:: TASK DETAILS ::
What you return must match the listing below character for character, minus any pictures.

※ ※ ※

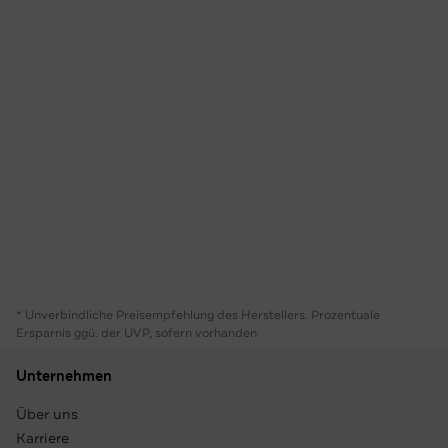
* Unverbindliche Preisempfehlung des Herstellers. Prozentuale
Ersparnis ggü. der UVP, sofern vorhanden
Unternehmen
Über uns
Karriere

※ ※ ※

:: ANSWER SECTION ::
* Unverbindliche Preisempfehlung des Herstellers. Prozentuale
Ersparnis ggü. der UVP, sofern vorhanden
Unternehmen
Über uns
Karriere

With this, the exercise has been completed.